DESCRIPTION OF THE TASK: Each entry below should be given again exactly; the pictures stay out.

[Saved entries]
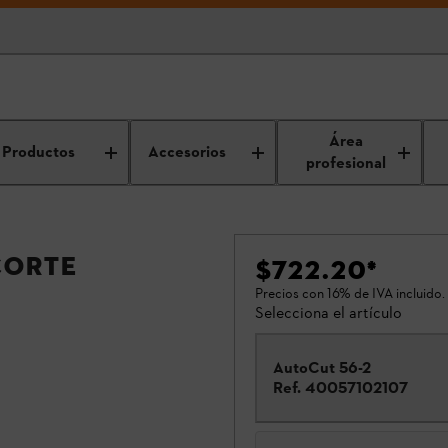
Área
Productos
Accesorios
profesional
corte
$722.20
*
Precios con 16% de IVA incluido.
Selecciona el artículo
AutoCut 56-2
Ref.
40057102107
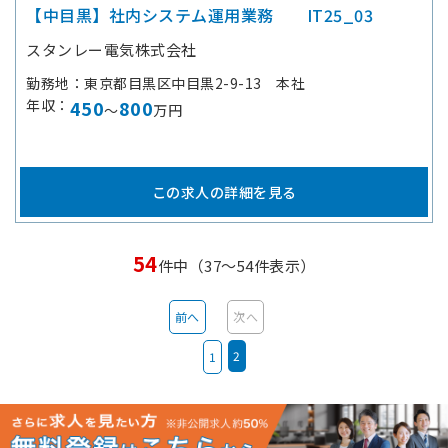
【中目黒】社内システム運用業務 IT25_03
スタンレー電気株式会社
勤務地
東京都目黒区中目黒2-9-13 本社
年収
450
800
～
万円
この求人の詳細を見る
54
件中（37～54件表示）
前へ
次へ
2
1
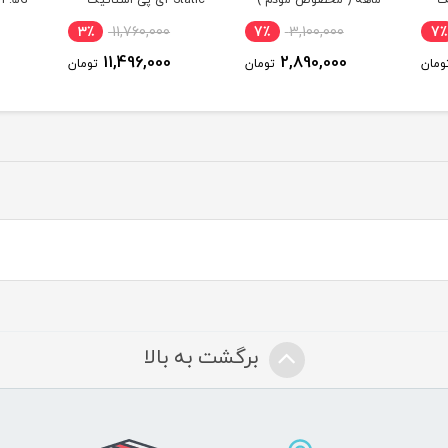
ص مودم )
Static آی پی استاتیک
TDLTE/FDD/4G/4.5G با
یکساله با 180 گیگ
آی پی استاتیک 6 ماهه
7٪
5,880,000
3٪
11,760,000
7٪
3,1
اینترنت شش ماهه
5,520,000
11,496,000
2,89
تومان
تومان
تومان
(مخصوص مودم )
برگشت به بالا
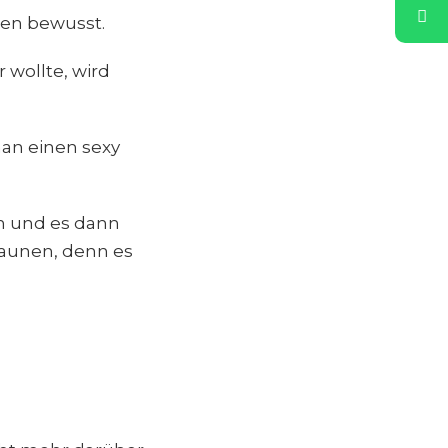
ben bewusst.
wollte, wird
man einen sexy
en und es dann
staunen, denn es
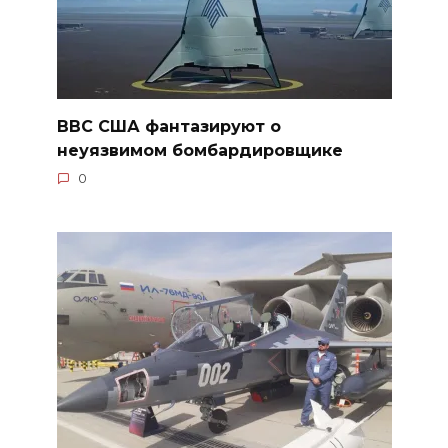
ВВС США фантазируют о
неуязвимом бомбардировщике
0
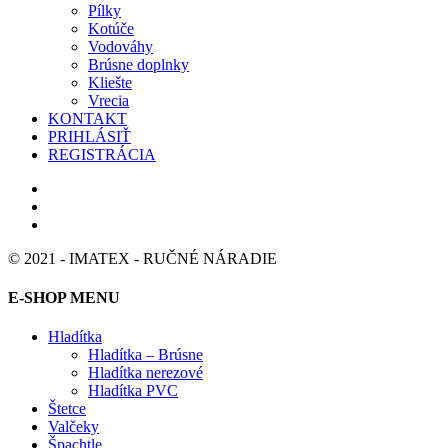
Pílky
Kotúče
Vodováhy
Brúsne doplnky
Kliešte
Vrecia
KONTAKT
PRIHLÁSIŤ
REGISTRÁCIA
© 2021 - IMATEX - RUČNÉ NÁRADIE
E-SHOP MENU
Hladítka
Hladítka – Brúsne
Hladítka nerezové
Hladítka PVC
Štetce
Valčeky
Špachtle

RESPONSE TO THE TASK:
Área
Productos
Accesorios
profesional
corte
$722.20
*
Precios con 16% de IVA incluido.
Selecciona el artículo
AutoCut 56-2
Ref.
40057102107
【中目黒】社内システム運用業務 IT25_03
スタンレー電気株式会社
勤務地
東京都目黒区中目黒2-9-13 本社
年収
450
800
～
万円
この求人の詳細を見る
54
件中（37～54件表示）
前へ
次へ
2
1
ص مودم )
Static آی پی استاتیک
TDLTE/FDD/4G/4.5G با
یکساله با 180 گیگ
آی پی استاتیک 6 ماهه
7٪
5,880,000
3٪
11,760,000
7٪
3,1
اینترنت شش ماهه
5,520,000
11,496,000
2,89
تومان
تومان
تومان
(مخصوص مودم )
برگشت به بالا
ben bewusst.
wollte, wird
man einen sexy
en und es dann
staunen, denn es
ВВС США фантазируют о
неуязвимом бомбардировщике
0
Pílky
Kotúče
Vodováhy
Brúsne doplnky
Kliešte
Vrecia
KONTAKT
PRIHLÁSIŤ
REGISTRÁCIA
© 2021 - IMATEX - RUČNÉ NÁRADIE
E-SHOP MENU
Hladítka
Hladítka – Brúsne
Hladítka nerezové
Hladítka PVC
Štetce
Valčeky
Špachtle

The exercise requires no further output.